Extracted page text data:
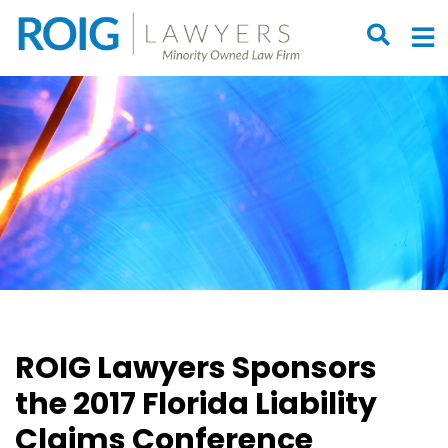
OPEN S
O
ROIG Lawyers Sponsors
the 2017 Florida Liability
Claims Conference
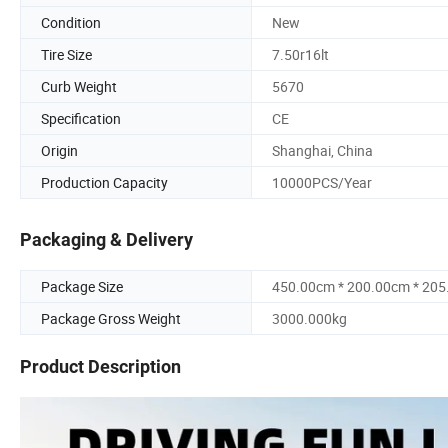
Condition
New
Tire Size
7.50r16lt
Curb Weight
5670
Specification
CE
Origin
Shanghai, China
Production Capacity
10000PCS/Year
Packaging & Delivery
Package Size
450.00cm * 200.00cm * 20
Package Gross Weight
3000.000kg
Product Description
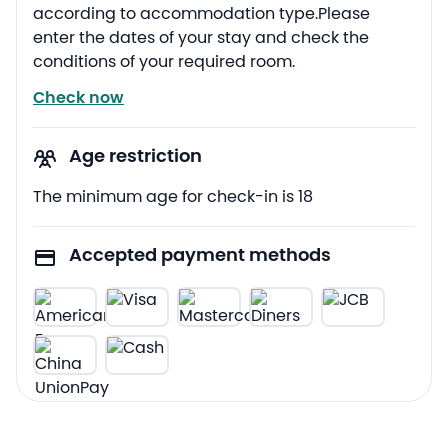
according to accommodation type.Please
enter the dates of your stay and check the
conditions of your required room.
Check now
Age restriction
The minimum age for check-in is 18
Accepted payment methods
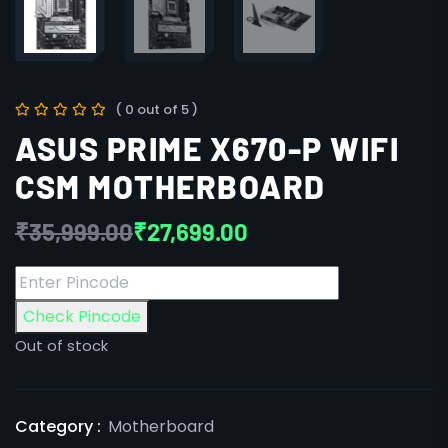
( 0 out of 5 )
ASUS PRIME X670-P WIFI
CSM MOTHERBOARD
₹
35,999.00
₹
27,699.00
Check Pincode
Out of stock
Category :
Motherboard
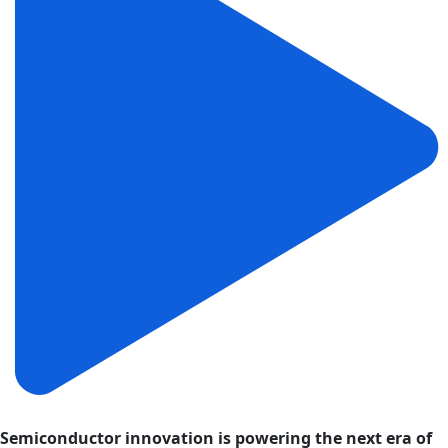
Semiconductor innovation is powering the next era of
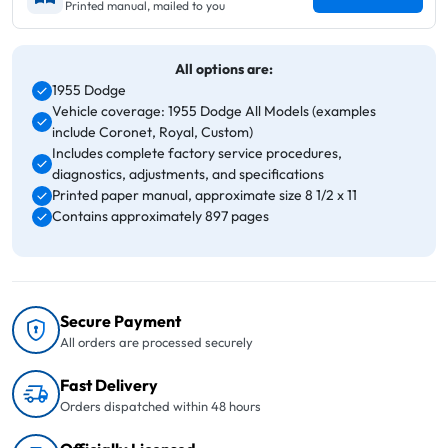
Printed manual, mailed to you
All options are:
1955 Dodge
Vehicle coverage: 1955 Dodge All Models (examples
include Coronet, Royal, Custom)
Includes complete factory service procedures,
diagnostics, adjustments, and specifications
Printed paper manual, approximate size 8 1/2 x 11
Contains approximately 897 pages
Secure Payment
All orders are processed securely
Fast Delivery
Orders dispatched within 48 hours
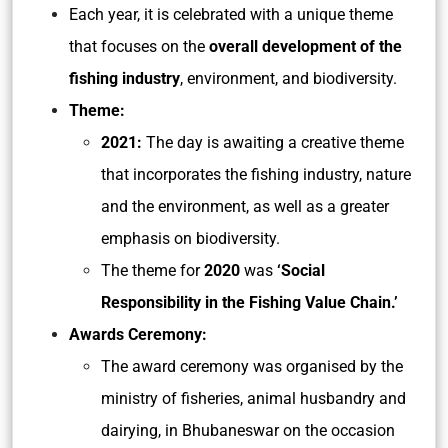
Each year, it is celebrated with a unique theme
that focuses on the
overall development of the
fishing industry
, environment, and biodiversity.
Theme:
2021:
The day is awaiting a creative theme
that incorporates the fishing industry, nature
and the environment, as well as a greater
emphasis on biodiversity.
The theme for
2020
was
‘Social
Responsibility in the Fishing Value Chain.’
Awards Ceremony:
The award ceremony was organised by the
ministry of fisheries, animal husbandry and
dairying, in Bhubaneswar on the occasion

--

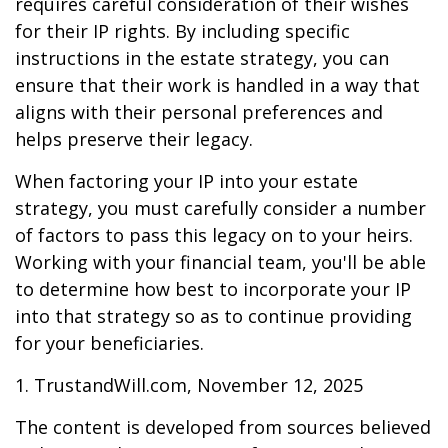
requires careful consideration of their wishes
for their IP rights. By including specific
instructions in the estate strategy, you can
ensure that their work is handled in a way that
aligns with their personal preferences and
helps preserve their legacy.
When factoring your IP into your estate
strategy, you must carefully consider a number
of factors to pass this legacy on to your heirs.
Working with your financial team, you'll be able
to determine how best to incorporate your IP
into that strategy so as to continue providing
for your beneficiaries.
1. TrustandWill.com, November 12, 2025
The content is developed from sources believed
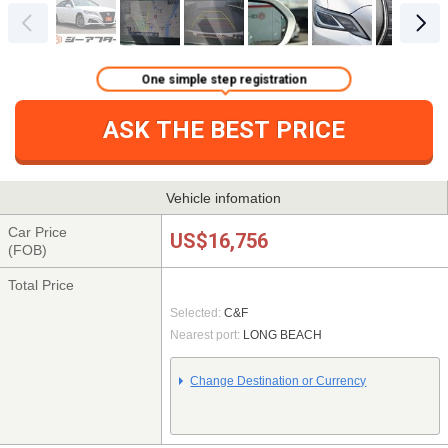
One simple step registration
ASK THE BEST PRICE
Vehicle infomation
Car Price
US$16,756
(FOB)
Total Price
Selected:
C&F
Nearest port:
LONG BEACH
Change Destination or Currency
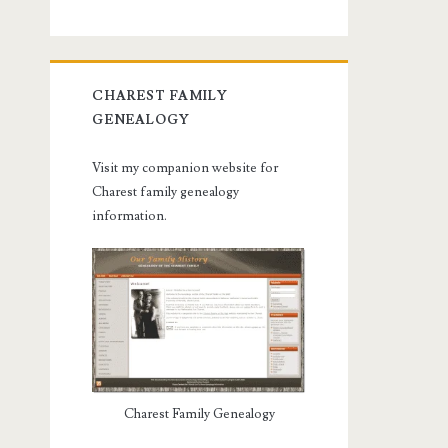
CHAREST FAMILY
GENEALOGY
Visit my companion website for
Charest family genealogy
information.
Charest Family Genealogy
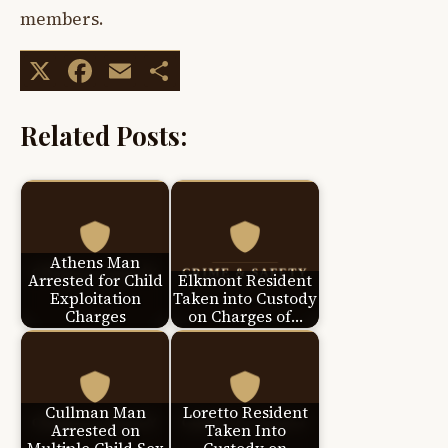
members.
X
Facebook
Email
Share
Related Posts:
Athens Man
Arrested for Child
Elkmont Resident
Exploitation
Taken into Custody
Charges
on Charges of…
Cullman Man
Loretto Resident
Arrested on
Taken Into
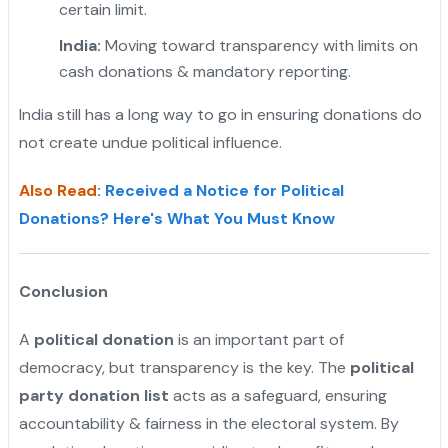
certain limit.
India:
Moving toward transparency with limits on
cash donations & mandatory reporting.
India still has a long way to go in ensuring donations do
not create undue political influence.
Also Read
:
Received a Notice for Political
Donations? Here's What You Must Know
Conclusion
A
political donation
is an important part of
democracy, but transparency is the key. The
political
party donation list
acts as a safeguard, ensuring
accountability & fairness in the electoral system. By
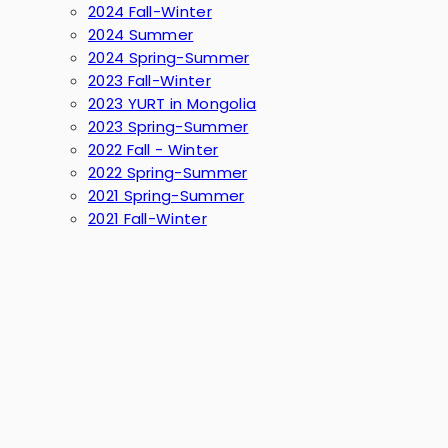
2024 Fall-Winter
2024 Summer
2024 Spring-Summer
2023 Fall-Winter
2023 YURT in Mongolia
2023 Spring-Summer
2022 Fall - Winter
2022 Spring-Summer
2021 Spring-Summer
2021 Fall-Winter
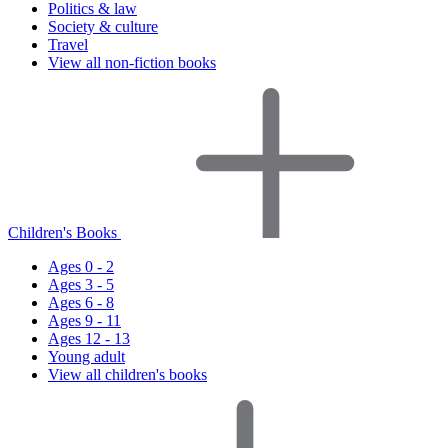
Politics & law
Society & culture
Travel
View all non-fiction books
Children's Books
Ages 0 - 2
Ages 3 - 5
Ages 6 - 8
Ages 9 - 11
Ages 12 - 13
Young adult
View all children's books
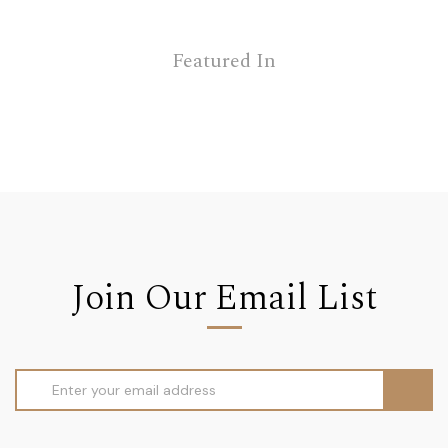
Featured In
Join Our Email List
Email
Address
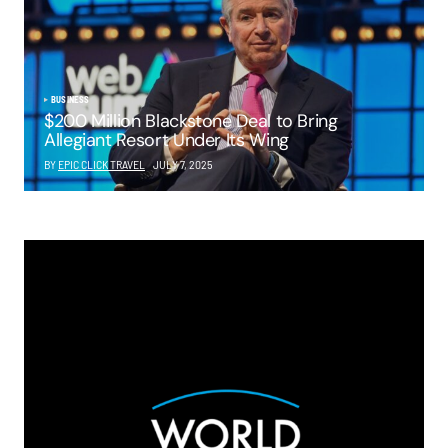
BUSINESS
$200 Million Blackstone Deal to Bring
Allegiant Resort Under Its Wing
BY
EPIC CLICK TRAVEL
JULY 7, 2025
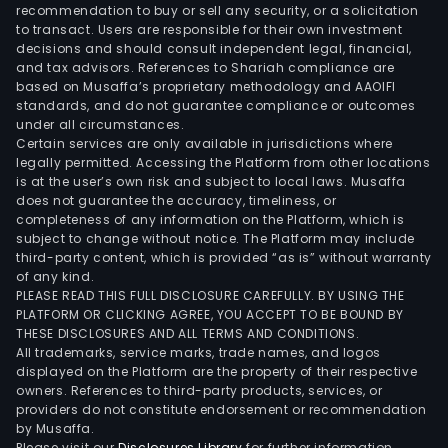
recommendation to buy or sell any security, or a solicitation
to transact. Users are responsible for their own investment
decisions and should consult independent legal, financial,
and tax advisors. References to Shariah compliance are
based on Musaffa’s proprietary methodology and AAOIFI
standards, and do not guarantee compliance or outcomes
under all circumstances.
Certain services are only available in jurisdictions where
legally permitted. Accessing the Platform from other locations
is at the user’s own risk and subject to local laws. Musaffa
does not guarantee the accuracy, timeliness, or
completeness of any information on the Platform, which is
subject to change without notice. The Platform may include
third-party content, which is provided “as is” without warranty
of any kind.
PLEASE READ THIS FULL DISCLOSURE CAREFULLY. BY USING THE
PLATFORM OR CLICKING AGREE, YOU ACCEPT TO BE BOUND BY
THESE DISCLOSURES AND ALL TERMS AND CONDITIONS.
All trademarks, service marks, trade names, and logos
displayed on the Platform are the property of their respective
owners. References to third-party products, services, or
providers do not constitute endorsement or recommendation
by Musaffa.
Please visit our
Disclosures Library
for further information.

#### Activity
Only the lines above from the one with "on Charges of…" to the one with "2023 YURT in Mongolia" should be printed, both included and exactly as written; no picture belongs in the copy.

#### Solution for this exercise
on Charges of…
Cullman Man
Loretto Resident
Arrested on
Taken Into
certain limit.
India:
Moving toward transparency with limits on
cash donations & mandatory reporting.
India still has a long way to go in ensuring donations do
not create undue political influence.
Also Read
:
Received a Notice for Political
Donations? Here's What You Must Know
Conclusion
A
political donation
is an important part of
democracy, but transparency is the key. The
political
party donation list
acts as a safeguard, ensuring
accountability & fairness in the electoral system. By
2024 Fall-Winter
2024 Summer
2024 Spring-Summer
2023 Fall-Winter
2023 YURT in Mongolia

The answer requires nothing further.